- GOAL OF THE EXERCISE: Without the pictures, print the lines from the one holding "Services (250, 79)" through the last line below, both included, exactly as they stand.
DATASET RECORDS below:
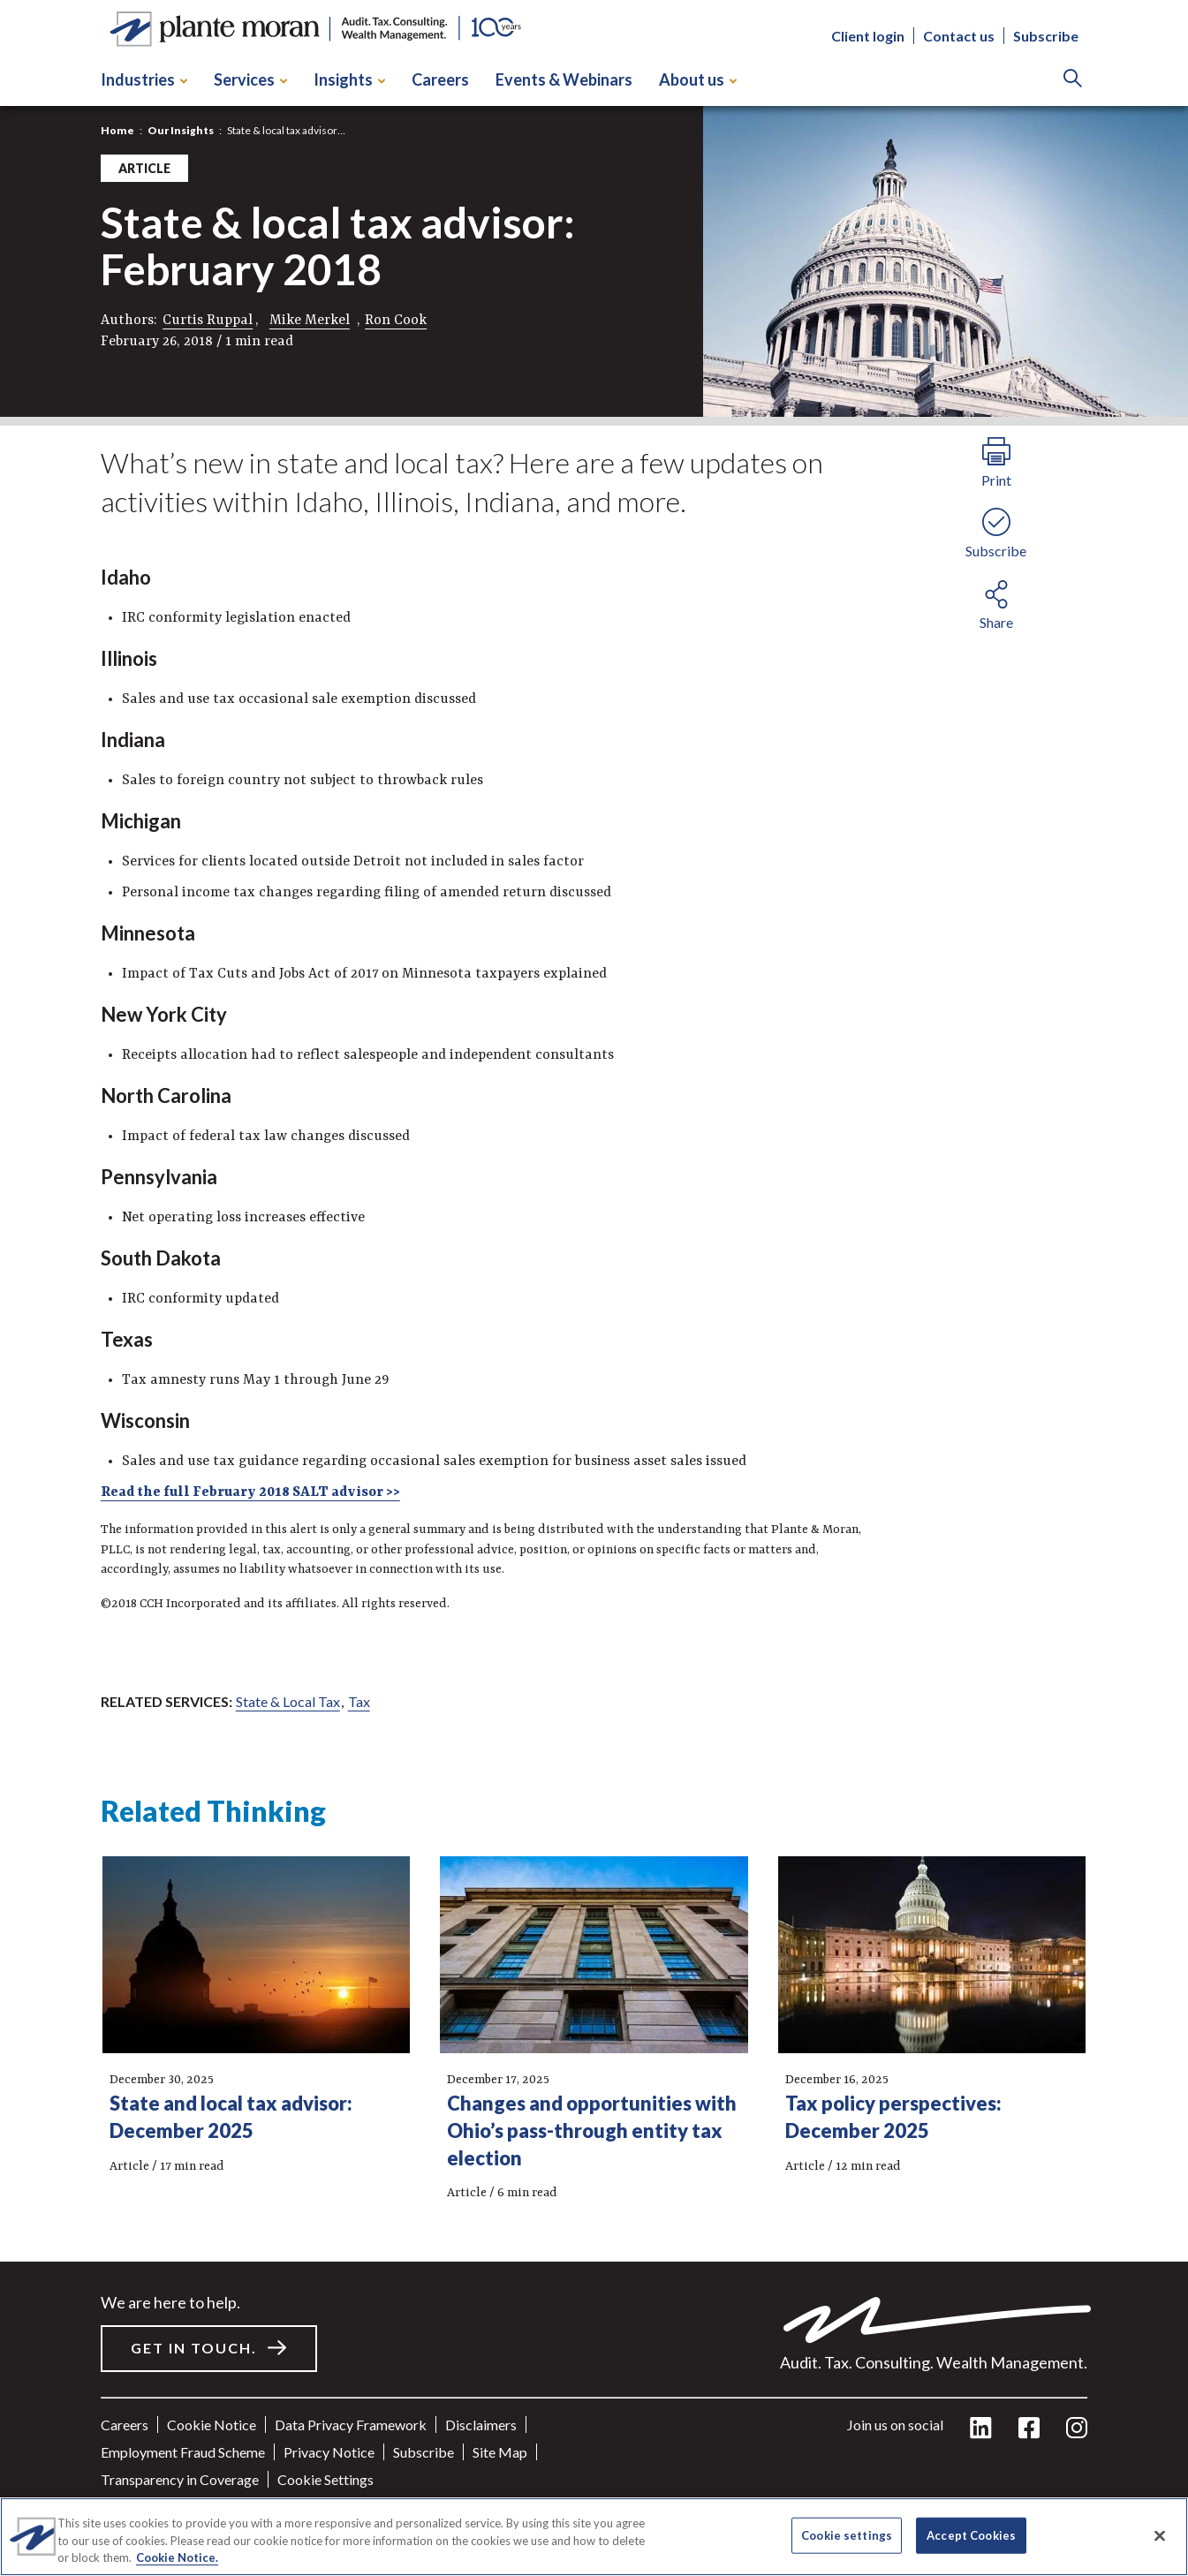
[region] (594, 2536)
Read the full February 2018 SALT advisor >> (250, 1492)
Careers (440, 79)
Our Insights (181, 130)
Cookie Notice (211, 2424)
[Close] (1159, 2535)
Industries (144, 79)
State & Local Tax (288, 1701)
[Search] (1072, 80)
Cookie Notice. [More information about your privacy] (177, 2557)
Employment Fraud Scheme (183, 2452)
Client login (867, 35)
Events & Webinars (564, 79)
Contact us (959, 35)
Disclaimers (481, 2424)
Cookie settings (325, 2479)
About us (698, 79)
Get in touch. (194, 2347)
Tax (359, 1701)
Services (250, 79)
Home (117, 130)
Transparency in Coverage (180, 2479)
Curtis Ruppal (208, 321)
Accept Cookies (971, 2534)
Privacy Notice (329, 2452)
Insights (349, 79)
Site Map (500, 2452)
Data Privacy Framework (351, 2424)
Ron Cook (396, 321)
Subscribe (1045, 35)
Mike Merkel (309, 321)
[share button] (996, 602)
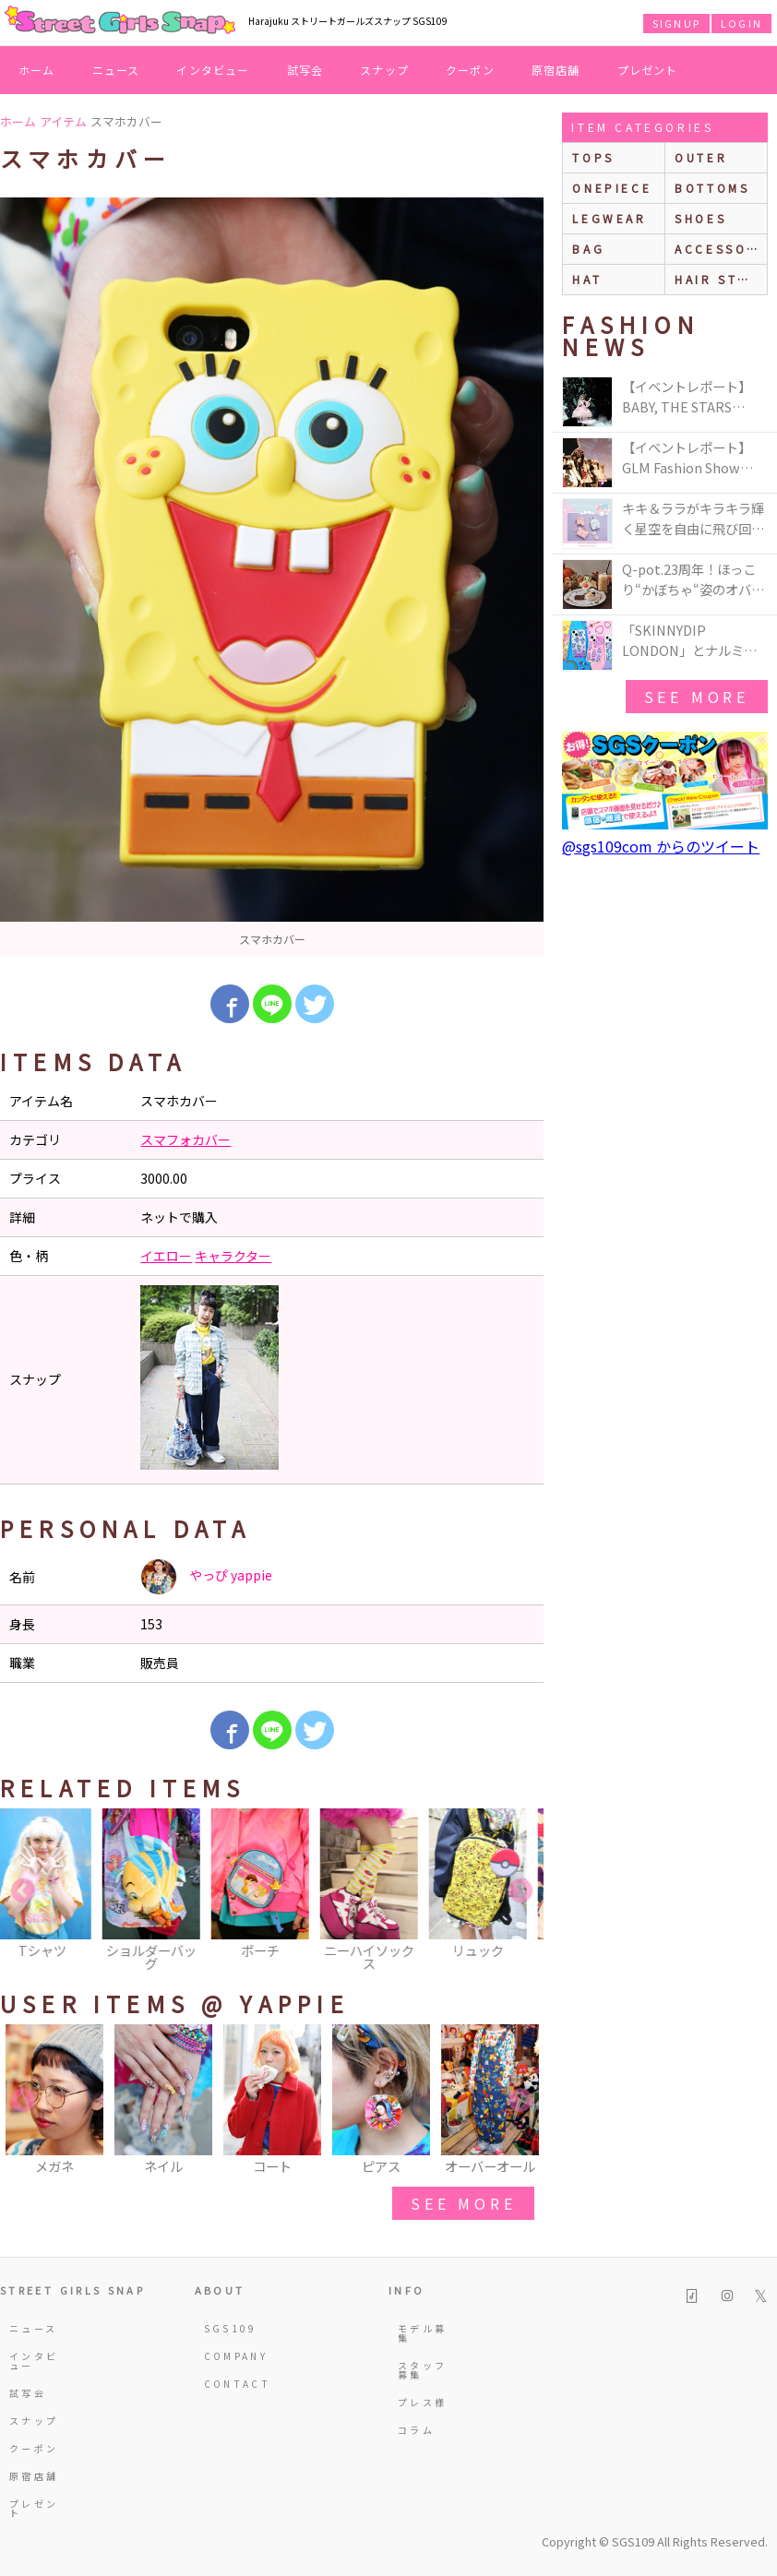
End of DATASET RECORDS.
- RESULT FOR THIS EXERCISE:
Services (250, 79)
Home (117, 130)
Transparency in Coverage (180, 2479)
Curtis Ruppal (208, 321)
Accept Cookies (971, 2534)
Privacy Notice (329, 2452)
Insights (349, 79)
Site Map (500, 2452)
Data Privacy Framework (351, 2424)
Ron Cook (396, 321)
Subscribe (1045, 35)
Mike Merkel (309, 321)
[share button] (996, 602)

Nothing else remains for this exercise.